§ **About this task**:
Down to the final line, print each entry exactly.

§ **Material shown**:
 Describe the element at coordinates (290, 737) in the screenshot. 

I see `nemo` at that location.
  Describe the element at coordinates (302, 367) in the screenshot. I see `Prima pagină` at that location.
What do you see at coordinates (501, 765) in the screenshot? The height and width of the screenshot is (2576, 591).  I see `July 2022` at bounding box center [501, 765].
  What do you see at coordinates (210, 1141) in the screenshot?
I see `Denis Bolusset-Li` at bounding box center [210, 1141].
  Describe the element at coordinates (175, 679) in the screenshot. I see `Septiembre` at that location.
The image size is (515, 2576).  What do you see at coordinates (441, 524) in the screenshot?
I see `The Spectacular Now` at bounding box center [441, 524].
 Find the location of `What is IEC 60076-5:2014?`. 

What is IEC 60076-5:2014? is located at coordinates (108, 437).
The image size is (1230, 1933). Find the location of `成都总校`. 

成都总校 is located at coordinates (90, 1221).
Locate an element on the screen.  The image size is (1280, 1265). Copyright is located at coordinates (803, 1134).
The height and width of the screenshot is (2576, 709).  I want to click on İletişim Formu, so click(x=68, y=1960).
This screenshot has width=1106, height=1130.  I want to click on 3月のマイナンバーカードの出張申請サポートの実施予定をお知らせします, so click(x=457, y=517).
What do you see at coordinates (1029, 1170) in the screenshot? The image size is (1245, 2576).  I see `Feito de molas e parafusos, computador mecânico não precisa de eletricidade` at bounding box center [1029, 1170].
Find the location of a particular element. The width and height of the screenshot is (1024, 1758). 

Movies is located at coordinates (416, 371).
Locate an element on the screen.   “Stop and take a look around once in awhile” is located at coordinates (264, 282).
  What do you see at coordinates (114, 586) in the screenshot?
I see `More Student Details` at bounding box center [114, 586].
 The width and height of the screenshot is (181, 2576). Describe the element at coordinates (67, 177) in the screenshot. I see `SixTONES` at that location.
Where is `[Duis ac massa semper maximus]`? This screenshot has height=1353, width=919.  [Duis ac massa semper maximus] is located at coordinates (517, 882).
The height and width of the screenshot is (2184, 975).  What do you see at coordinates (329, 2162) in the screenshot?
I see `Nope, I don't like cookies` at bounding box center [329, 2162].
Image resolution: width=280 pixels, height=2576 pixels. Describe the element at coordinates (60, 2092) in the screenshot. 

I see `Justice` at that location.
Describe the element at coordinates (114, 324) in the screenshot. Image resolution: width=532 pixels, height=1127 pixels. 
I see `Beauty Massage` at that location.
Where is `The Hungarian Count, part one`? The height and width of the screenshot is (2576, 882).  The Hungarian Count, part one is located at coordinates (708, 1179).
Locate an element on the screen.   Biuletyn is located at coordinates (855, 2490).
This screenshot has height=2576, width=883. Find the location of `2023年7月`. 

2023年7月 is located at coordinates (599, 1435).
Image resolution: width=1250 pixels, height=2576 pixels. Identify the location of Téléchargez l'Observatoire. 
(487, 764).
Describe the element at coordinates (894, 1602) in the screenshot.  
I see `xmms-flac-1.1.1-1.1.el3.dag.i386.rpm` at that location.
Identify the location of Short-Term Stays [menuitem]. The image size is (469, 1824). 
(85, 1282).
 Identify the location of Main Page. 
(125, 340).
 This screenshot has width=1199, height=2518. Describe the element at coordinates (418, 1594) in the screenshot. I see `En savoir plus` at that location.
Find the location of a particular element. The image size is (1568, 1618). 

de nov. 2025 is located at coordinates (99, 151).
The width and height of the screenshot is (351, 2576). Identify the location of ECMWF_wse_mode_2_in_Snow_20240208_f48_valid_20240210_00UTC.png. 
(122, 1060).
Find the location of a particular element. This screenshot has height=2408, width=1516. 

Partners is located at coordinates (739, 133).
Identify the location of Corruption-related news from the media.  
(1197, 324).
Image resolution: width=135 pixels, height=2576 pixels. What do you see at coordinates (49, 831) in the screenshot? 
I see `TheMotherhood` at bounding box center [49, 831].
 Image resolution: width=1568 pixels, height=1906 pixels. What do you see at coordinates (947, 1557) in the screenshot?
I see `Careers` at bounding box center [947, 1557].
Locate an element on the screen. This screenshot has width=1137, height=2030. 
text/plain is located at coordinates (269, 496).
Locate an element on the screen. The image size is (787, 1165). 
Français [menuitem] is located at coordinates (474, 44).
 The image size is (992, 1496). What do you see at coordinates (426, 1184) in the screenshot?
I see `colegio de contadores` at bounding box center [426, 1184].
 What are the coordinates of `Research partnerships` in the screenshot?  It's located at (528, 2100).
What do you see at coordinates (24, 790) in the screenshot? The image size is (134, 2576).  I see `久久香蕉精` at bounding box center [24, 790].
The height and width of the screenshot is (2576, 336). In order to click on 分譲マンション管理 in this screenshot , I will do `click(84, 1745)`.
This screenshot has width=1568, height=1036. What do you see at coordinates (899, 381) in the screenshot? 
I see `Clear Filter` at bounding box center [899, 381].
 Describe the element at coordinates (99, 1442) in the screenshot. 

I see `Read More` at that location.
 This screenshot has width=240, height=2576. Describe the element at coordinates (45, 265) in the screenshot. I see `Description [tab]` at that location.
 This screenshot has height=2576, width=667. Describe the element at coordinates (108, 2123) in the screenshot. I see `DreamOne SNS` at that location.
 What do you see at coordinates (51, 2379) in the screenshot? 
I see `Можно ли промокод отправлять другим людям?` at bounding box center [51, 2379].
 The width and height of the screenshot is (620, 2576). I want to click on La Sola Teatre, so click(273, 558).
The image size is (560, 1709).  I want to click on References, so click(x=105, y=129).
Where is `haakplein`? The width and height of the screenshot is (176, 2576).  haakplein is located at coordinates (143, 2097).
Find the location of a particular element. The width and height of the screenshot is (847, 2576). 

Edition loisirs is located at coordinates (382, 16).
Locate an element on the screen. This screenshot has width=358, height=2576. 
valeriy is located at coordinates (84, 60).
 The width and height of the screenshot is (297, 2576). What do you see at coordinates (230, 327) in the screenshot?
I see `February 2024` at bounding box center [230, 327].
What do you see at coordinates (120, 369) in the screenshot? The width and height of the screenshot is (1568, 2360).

§ **Task result**:
 Describe the element at coordinates (290, 737) in the screenshot. 

I see `nemo` at that location.
  Describe the element at coordinates (302, 367) in the screenshot. I see `Prima pagină` at that location.
What do you see at coordinates (501, 765) in the screenshot? The height and width of the screenshot is (2576, 591).  I see `July 2022` at bounding box center [501, 765].
  What do you see at coordinates (210, 1141) in the screenshot?
I see `Denis Bolusset-Li` at bounding box center [210, 1141].
  Describe the element at coordinates (175, 679) in the screenshot. I see `Septiembre` at that location.
The image size is (515, 2576).  What do you see at coordinates (441, 524) in the screenshot?
I see `The Spectacular Now` at bounding box center [441, 524].
 Find the location of `What is IEC 60076-5:2014?`. 

What is IEC 60076-5:2014? is located at coordinates (108, 437).
The image size is (1230, 1933). Find the location of `成都总校`. 

成都总校 is located at coordinates (90, 1221).
Locate an element on the screen.  The image size is (1280, 1265). Copyright is located at coordinates (803, 1134).
The height and width of the screenshot is (2576, 709).  I want to click on İletişim Formu, so click(x=68, y=1960).
This screenshot has width=1106, height=1130.  I want to click on 3月のマイナンバーカードの出張申請サポートの実施予定をお知らせします, so click(x=457, y=517).
What do you see at coordinates (1029, 1170) in the screenshot? The image size is (1245, 2576).  I see `Feito de molas e parafusos, computador mecânico não precisa de eletricidade` at bounding box center [1029, 1170].
Find the location of a particular element. The width and height of the screenshot is (1024, 1758). 

Movies is located at coordinates (416, 371).
Locate an element on the screen.   “Stop and take a look around once in awhile” is located at coordinates (264, 282).
  What do you see at coordinates (114, 586) in the screenshot?
I see `More Student Details` at bounding box center [114, 586].
 The width and height of the screenshot is (181, 2576). Describe the element at coordinates (67, 177) in the screenshot. I see `SixTONES` at that location.
Where is `[Duis ac massa semper maximus]`? This screenshot has height=1353, width=919.  [Duis ac massa semper maximus] is located at coordinates (517, 882).
The height and width of the screenshot is (2184, 975).  What do you see at coordinates (329, 2162) in the screenshot?
I see `Nope, I don't like cookies` at bounding box center [329, 2162].
Image resolution: width=280 pixels, height=2576 pixels. Describe the element at coordinates (60, 2092) in the screenshot. 

I see `Justice` at that location.
Describe the element at coordinates (114, 324) in the screenshot. Image resolution: width=532 pixels, height=1127 pixels. 
I see `Beauty Massage` at that location.
Where is `The Hungarian Count, part one`? The height and width of the screenshot is (2576, 882).  The Hungarian Count, part one is located at coordinates (708, 1179).
Locate an element on the screen.   Biuletyn is located at coordinates (855, 2490).
This screenshot has height=2576, width=883. Find the location of `2023年7月`. 

2023年7月 is located at coordinates (599, 1435).
Image resolution: width=1250 pixels, height=2576 pixels. Identify the location of Téléchargez l'Observatoire. 
(487, 764).
Describe the element at coordinates (894, 1602) in the screenshot.  
I see `xmms-flac-1.1.1-1.1.el3.dag.i386.rpm` at that location.
Identify the location of Short-Term Stays [menuitem]. The image size is (469, 1824). 
(85, 1282).
 Identify the location of Main Page. 
(125, 340).
 This screenshot has width=1199, height=2518. Describe the element at coordinates (418, 1594) in the screenshot. I see `En savoir plus` at that location.
Find the location of a particular element. The image size is (1568, 1618). 

de nov. 2025 is located at coordinates (99, 151).
The width and height of the screenshot is (351, 2576). Identify the location of ECMWF_wse_mode_2_in_Snow_20240208_f48_valid_20240210_00UTC.png. 
(122, 1060).
Find the location of a particular element. This screenshot has height=2408, width=1516. 

Partners is located at coordinates (739, 133).
Identify the location of Corruption-related news from the media.  
(1197, 324).
Image resolution: width=135 pixels, height=2576 pixels. What do you see at coordinates (49, 831) in the screenshot? 
I see `TheMotherhood` at bounding box center [49, 831].
 Image resolution: width=1568 pixels, height=1906 pixels. What do you see at coordinates (947, 1557) in the screenshot?
I see `Careers` at bounding box center [947, 1557].
Locate an element on the screen. This screenshot has width=1137, height=2030. 
text/plain is located at coordinates (269, 496).
Locate an element on the screen. The image size is (787, 1165). 
Français [menuitem] is located at coordinates (474, 44).
 The image size is (992, 1496). What do you see at coordinates (426, 1184) in the screenshot?
I see `colegio de contadores` at bounding box center [426, 1184].
 What are the coordinates of `Research partnerships` in the screenshot?  It's located at (528, 2100).
What do you see at coordinates (24, 790) in the screenshot? The image size is (134, 2576).  I see `久久香蕉精` at bounding box center [24, 790].
The height and width of the screenshot is (2576, 336). In order to click on 分譲マンション管理 in this screenshot , I will do `click(84, 1745)`.
This screenshot has width=1568, height=1036. What do you see at coordinates (899, 381) in the screenshot? 
I see `Clear Filter` at bounding box center [899, 381].
 Describe the element at coordinates (99, 1442) in the screenshot. 

I see `Read More` at that location.
 This screenshot has width=240, height=2576. Describe the element at coordinates (45, 265) in the screenshot. I see `Description [tab]` at that location.
 This screenshot has height=2576, width=667. Describe the element at coordinates (108, 2123) in the screenshot. I see `DreamOne SNS` at that location.
 What do you see at coordinates (51, 2379) in the screenshot? 
I see `Можно ли промокод отправлять другим людям?` at bounding box center [51, 2379].
 The width and height of the screenshot is (620, 2576). I want to click on La Sola Teatre, so click(273, 558).
The image size is (560, 1709).  I want to click on References, so click(x=105, y=129).
Where is `haakplein`? The width and height of the screenshot is (176, 2576).  haakplein is located at coordinates (143, 2097).
Find the location of a particular element. The width and height of the screenshot is (847, 2576). 

Edition loisirs is located at coordinates (382, 16).
Locate an element on the screen. This screenshot has width=358, height=2576. 
valeriy is located at coordinates (84, 60).
 The width and height of the screenshot is (297, 2576). What do you see at coordinates (230, 327) in the screenshot?
I see `February 2024` at bounding box center [230, 327].
What do you see at coordinates (120, 369) in the screenshot? The width and height of the screenshot is (1568, 2360).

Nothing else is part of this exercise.